Working with farmers to glean unharvested produce has a lot of moving parts, including taking measurements in the field to inform planting in future growing seasons.

Top: Unharvested squash in a farm field presents a gleaning opportunity. Photo by Dr. Lisa Johnson, courtesy of the Society of St. Andrew

Jeannie Hunter, Thomas O’Donnell and Kim Charick

Growers and gleaners are essential partners in gathering unharvested farm produce and delivering it to nearby hunger relief organizations. Increasingly, gleaning organizations are also beginning to measure the amount of produce that is left unharvested, helping farmers identify new ways to plant and harvest in order to maximize what they grow, share, and sell. Evidence continues to show that farmers generally underestimate how much food they did not harvest, so real data is helpful to them.

The Society of St. Andrew (SoSA) is the nation’s oldest and geographically largest gleaning organization, operating in 17 to 22 states annually. Since 1983, SoSA has rescued more than 4 billion servings of produce from farm fields and packinghouses that would otherwise have gone to waste. With the help of a U.S. EPA grant, SoSA added the step of measurement into its gleaning practice. This article describes SoSA’s work arranging gleaning events and executing measurements during those events, and offers guidance for others who wish to glean and/or measure. (For the report of amounts gleaned during the period of the grant, see O’Donnell, et al., 2024).

Contacting the Grower

Volunteer training includes harvesting techniques and food safety protocols.
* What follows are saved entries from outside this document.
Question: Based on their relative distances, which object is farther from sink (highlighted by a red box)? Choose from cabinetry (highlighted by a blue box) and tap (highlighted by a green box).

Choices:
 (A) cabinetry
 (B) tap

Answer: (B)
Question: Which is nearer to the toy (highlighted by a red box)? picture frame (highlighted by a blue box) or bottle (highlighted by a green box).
Photo courtesy of 2020 Gleaning Census 

If you’ve never spoken to a farmer about gleaning before, the first conversation is the toughest. (Remember, the worst the grower can say is no.) There will likely be questions about confidentiality and lawsuits, as well as the denial that there’s much left behind in the first place. Some issues expressed by growers are: 1) Liability for gleaner safety and repairs to any damaged property; 2) Potential loss of privacy; 3) Reputational harm by association with “secondhand” gleaned produce; 4) Time commitment; and 5) Product food safety from harvest to distribution. As for lawsuits, SoSA has protections for accidents on the farmers’ properties in its insurance. Volunteers sign waivers releasing both SoSA and the farmer from liability. Consider that for your gleaning organization. No one can be sued for illness caused by food donations since The Good Samaritan Act of 1996 passed, preventing those kinds of suits.
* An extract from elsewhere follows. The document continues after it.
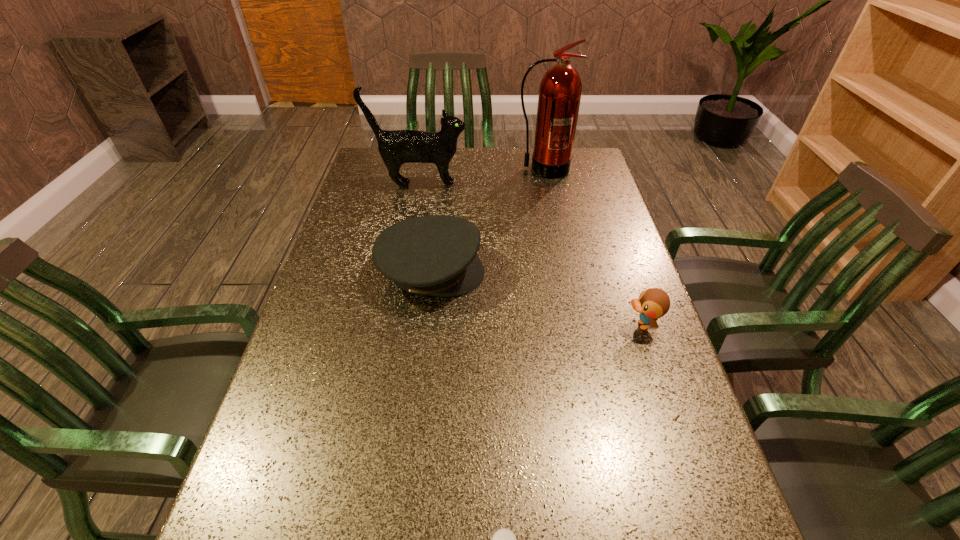 At what (x,y) coordinates should I click in order to perform the action: click on the third closest object to the third nearest object. Please return your answer as a coordinate pair (x, y). This screenshot has width=960, height=540. Looking at the image, I should click on (560, 89).

Identify the location of free space that satisfies the following two spatial constraints: 1. on the front-facing side of the fourth object from left to right; 2. on the face of the fourth shortest object. This screenshot has height=540, width=960. (546, 185).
Some key tips for the first call to a grower that has not allowed gleaning previously include:

  • Use the word “loss” and not “waste.” Waste has moral connotations that most of us try to avoid. Loss acknowledges that is it a financial loss for them.
  • Keep the data anonymous. Tell them that, and then do it.
  • Contamination prevention. SoSA field supervisors are trained in field and food safety measures. Because the gathered food is going to the most vulnerable people in a community, it is especially important to prevent contamination.
  • Likelihood of loss in field. If growers are harvesting by hand and not machine, it’s almost certain there’s loss in the fields. If they deny any loss, explain you need that kind of information, too. It’s important to know the good, the bad, and the ugly.
  • Emphasize gleaning benefits. Explain why it’s good for them to have you glean. They put lots of effort into growing this stuff! Don’t they want someone to eat it? (This is one place where “waste” may be appropriate — “don’t you hate for all that hard work to go to waste?!”) Make sure growers know donations can become tax deductions. And remind them about field hygiene — fewer fruits/vegetables rotting in the fields means fewer pests the rest of this season and next.
  • Discuss the possibility of payment at a fair price for the produce. Don’t be shy on this matter if it is a possibility. Recipients of the produce may themselves want to pay the farmer some amount for the food and transportation. The new 2023 Food Donation Improvement Act extends liability protection when costs are shared for harvesting, handling, and distributing donated food.
  • Inquire if the grower has a favorite food pantry nearby. If they know the recipients, they might feel more inclined to give.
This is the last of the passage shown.